» What is needed
Each line of the data below that holds the word "relationships" is to be reported in full.

*** Opening Record set ***

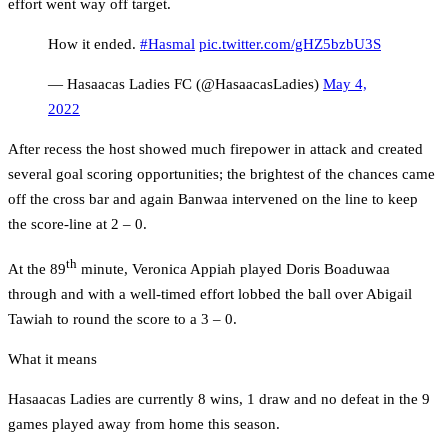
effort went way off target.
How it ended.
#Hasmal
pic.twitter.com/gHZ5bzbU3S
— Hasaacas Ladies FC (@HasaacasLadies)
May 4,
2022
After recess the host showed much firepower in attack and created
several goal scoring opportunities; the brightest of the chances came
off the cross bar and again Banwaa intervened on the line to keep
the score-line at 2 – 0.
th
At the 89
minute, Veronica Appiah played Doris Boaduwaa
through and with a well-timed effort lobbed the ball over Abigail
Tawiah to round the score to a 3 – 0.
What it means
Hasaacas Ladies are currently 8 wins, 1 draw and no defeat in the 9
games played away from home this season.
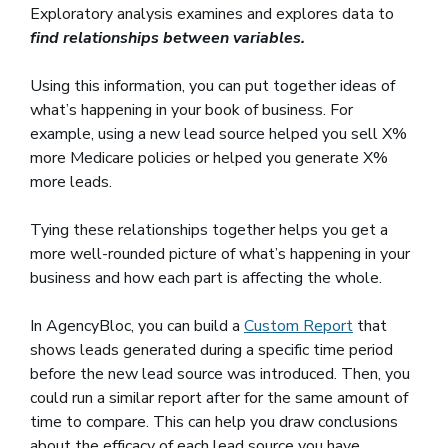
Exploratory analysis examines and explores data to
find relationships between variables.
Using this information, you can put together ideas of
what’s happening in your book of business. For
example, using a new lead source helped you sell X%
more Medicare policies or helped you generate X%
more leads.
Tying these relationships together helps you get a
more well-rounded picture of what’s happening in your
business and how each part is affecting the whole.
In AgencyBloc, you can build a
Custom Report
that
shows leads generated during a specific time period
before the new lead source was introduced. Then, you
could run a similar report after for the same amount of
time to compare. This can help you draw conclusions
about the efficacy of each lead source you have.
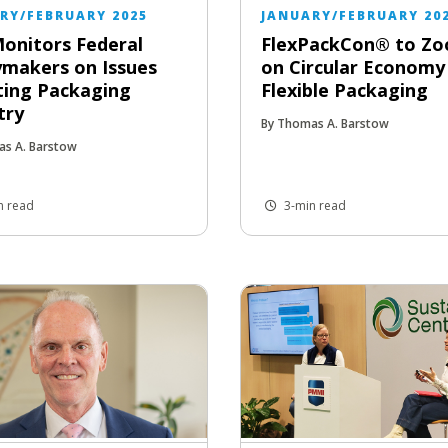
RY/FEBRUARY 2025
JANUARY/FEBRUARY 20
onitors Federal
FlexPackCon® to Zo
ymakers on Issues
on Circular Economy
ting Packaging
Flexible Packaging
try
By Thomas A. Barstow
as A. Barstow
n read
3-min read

*** Closing Record set ***

» Answer to the problem
find relationships between variables.
Tying these relationships together helps you get a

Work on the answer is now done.